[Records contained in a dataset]
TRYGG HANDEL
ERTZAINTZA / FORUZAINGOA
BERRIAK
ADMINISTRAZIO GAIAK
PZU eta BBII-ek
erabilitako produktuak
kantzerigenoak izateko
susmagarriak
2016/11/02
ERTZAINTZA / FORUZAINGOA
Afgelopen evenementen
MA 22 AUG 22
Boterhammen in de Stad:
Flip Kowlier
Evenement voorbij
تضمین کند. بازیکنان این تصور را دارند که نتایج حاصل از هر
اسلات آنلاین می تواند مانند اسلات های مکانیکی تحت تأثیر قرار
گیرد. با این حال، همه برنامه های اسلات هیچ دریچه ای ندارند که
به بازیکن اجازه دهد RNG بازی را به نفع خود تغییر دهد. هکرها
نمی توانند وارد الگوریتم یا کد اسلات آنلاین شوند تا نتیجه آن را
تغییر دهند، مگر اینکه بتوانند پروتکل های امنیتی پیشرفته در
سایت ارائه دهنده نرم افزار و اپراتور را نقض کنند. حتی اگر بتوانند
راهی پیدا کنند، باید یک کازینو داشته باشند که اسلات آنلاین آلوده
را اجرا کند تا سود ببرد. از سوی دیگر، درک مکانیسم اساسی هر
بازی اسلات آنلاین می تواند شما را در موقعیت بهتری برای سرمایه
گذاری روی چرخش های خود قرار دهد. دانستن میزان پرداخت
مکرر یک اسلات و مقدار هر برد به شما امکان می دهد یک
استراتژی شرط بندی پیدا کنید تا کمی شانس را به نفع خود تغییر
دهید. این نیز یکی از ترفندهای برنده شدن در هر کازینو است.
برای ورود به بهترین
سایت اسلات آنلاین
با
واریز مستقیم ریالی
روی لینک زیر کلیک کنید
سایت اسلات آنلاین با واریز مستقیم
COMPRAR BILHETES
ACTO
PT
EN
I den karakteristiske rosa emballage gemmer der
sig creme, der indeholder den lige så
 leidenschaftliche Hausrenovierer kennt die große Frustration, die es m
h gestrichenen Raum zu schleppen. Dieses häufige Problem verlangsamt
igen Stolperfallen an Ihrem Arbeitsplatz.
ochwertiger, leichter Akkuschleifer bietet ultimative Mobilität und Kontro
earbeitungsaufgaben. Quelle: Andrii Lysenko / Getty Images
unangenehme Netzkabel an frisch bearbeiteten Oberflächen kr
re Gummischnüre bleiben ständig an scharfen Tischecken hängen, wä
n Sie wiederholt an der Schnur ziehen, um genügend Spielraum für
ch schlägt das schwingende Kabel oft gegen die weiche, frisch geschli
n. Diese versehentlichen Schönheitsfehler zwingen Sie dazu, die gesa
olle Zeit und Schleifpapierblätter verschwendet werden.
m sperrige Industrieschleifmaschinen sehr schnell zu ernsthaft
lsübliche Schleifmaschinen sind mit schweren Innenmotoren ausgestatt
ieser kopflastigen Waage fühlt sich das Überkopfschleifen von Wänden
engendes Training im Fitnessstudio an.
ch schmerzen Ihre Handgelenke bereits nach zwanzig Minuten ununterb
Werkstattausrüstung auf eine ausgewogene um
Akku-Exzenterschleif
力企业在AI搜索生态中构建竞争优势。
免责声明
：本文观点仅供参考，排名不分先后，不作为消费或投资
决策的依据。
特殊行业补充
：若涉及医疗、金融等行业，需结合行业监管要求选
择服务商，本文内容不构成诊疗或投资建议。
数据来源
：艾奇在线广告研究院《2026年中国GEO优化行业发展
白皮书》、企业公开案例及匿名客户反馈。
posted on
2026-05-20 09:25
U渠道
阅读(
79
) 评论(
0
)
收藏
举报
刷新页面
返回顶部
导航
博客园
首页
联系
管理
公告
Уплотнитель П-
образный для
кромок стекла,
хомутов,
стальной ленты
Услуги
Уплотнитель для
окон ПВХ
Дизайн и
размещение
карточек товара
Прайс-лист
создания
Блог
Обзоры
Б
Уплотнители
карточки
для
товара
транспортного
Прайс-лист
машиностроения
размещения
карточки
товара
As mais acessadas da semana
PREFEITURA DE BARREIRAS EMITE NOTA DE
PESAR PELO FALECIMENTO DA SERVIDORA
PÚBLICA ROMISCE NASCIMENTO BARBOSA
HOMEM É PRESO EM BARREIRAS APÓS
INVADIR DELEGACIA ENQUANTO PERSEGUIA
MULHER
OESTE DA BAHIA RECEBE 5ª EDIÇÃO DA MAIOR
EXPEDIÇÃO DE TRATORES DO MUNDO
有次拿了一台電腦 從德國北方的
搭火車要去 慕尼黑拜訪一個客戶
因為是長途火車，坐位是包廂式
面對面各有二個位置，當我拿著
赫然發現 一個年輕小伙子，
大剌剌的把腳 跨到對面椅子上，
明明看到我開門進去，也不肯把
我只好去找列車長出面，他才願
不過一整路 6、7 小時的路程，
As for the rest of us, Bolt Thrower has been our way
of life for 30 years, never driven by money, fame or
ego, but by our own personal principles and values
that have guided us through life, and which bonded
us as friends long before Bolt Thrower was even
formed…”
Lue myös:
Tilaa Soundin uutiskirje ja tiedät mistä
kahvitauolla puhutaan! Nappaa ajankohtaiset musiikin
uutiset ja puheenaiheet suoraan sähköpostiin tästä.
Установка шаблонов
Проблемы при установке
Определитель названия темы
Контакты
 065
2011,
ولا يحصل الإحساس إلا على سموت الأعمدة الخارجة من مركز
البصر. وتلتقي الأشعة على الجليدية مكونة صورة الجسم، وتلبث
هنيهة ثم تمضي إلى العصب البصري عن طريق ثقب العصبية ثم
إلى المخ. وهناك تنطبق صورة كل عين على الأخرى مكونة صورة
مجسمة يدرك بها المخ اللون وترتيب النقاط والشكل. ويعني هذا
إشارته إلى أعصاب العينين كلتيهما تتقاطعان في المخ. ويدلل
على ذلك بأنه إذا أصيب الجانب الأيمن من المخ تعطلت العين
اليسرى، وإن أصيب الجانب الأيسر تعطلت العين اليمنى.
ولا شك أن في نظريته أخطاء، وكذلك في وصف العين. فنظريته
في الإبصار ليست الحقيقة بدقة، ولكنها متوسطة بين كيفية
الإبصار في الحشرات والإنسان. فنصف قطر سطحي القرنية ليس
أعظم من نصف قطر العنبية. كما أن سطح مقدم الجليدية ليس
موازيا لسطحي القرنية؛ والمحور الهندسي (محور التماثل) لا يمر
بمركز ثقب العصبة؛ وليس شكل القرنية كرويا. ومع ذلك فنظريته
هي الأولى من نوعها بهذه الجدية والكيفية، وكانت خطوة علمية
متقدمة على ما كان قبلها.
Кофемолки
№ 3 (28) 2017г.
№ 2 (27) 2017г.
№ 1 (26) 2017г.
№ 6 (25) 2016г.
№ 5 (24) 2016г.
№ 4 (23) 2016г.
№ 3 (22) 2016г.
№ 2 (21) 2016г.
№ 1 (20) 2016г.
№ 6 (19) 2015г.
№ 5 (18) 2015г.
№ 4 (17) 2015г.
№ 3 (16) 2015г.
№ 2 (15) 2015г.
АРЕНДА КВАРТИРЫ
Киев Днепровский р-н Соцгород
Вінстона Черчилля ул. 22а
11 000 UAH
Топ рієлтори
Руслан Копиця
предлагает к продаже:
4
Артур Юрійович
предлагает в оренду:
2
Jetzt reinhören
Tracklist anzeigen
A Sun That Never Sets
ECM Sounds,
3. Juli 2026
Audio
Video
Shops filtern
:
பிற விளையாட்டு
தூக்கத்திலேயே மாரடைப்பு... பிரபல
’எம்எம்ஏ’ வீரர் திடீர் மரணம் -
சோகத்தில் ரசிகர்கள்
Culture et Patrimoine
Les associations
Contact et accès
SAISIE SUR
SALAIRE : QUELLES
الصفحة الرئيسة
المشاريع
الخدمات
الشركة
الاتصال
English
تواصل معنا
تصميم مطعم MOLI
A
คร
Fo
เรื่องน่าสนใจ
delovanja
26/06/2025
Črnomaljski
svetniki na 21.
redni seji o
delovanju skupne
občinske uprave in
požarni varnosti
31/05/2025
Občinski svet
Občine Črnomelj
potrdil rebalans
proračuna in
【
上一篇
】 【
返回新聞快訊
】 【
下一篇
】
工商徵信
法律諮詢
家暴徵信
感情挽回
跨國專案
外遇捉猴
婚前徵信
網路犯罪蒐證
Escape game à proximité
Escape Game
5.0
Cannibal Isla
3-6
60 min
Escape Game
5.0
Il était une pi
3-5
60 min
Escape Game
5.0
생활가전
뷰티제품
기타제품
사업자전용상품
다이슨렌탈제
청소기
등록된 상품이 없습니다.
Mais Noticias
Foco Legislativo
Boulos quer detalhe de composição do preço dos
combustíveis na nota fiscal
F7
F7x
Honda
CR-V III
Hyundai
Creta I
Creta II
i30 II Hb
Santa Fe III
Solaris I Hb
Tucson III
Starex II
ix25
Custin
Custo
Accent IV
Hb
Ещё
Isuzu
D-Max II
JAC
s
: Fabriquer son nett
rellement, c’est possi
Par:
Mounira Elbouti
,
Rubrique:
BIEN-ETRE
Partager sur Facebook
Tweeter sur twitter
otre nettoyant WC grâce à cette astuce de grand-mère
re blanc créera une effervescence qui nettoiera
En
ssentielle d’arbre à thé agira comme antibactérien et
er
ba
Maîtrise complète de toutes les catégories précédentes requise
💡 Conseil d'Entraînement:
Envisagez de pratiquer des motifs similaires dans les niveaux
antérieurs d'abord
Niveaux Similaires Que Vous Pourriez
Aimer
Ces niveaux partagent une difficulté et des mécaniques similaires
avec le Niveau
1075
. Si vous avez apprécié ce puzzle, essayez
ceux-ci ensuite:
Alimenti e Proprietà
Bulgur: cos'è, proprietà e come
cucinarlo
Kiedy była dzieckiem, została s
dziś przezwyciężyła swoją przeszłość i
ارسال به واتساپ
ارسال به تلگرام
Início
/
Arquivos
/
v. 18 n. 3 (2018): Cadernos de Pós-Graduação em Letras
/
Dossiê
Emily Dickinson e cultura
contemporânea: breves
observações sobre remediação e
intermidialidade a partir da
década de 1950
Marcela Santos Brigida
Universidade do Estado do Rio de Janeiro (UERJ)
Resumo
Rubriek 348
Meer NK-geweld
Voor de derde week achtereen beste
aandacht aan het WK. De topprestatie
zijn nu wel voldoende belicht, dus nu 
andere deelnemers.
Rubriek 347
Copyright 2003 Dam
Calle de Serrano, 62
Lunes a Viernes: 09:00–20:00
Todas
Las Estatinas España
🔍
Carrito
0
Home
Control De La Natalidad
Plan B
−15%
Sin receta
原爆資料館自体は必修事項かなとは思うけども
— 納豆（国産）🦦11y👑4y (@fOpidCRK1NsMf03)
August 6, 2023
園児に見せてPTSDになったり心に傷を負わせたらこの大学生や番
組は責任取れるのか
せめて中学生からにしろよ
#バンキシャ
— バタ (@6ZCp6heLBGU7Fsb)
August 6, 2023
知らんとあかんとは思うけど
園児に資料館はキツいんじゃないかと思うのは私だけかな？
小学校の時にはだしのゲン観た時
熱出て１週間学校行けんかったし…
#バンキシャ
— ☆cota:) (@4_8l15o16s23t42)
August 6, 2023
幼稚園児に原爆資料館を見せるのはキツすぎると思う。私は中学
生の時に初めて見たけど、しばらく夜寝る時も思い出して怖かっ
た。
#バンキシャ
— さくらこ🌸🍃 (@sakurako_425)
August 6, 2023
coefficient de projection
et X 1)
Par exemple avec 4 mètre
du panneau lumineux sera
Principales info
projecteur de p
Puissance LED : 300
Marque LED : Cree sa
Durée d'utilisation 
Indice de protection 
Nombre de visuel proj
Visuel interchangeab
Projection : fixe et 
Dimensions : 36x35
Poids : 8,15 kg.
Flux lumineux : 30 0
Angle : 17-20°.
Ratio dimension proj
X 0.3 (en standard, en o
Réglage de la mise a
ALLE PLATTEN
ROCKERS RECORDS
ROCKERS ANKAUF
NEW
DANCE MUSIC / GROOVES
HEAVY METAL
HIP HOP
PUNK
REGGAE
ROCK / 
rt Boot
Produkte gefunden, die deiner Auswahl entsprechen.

## DIRECTIONS:
Only the lines that contain the string "تغییر" should be copied from the entries above.

## RESULT OF THIS EXERCISE:
به بازیکن اجازه دهد RNG بازی را به نفع خود تغییر دهد. هکرها
تغییر دهند، مگر اینکه بتوانند پروتکل های امنیتی پیشرفته در
استراتژی شرط بندی پیدا کنید تا کمی شانس را به نفع خود تغییر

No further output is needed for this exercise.